There are a lot of things most of us haven’t done for a while; get a haircut, go out to dinner, go to the movies. And as they relax quarantines and people get back out into the world, many of us will rush to do things we have missed for weeks, if not months.

We all need our hair done. Whether just a cut or a full day at the spa, there is a reason people stopped doing their own hair at home. I’m one of the lucky ones. I don’t have much hair and I stopped caring what it looked like a couple of decades back.

Eating out is something I both miss and don’t. I haven’t gone hungry. And the time, effort, and money required to get a decent meal out isn’t something I’ve missed. But having someone wait on me and bring me food ready to eat. That would be nice.

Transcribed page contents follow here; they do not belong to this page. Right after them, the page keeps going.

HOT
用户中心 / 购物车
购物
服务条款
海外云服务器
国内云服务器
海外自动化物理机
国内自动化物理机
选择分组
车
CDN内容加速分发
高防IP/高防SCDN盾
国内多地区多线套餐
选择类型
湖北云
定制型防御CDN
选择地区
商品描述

I don’t know when or if we will feel comfortable sitting shoulder to shoulder in a dark room to watch an overpriced movie while eating criminally overpriced crap. But it could happen.

Travel? I’m not even going to think about that for a while.

But all that isn’t what I’m talking about.

I’m talking about doing something new. After weeks of confinement, we will feel like young birds being shoved out of our nests and learning to fly. What will you do with that new freedom?

We have been locked up and frozen for weeks. Our processors are sluggish and our screens aren’t refreshing at all anymore. But we are about to reboot. Ctrl-Alt-Del. Memories will be wiped and caches will be cleared. Time to load in some new software.

Besides re-discovering all the things we have been missing and are eager to experience again, I think we should take this opportunity to try something new. It can be something from your bucket list or some wild idea that popped into your head during endless days of isolation.

For me, I think it will be the guitar. I owned a couple when I was younger. Much, much younger. And I approached learning and mastering it with the focus and attention span of a teenager. In other words, I did a crappy job of it. Eventually, I gave away the dust collecting boxes of wood and steel.

But lately, the thought of learning again (or for the first time, really) has been noodling in the back of my brain. It started with stumbling across a guitar lesson on YouTube. Kids, I want you to cover your eyes and ears while I explain this next part.

We didn’t have the Internet when I was a teenager.

Although I have been embracing technology for 40 years, I am still amazed at what you can get and learn online. On-demand guitar lessons. Wow. As much as I hate this particular cliche, that will be a game-changer.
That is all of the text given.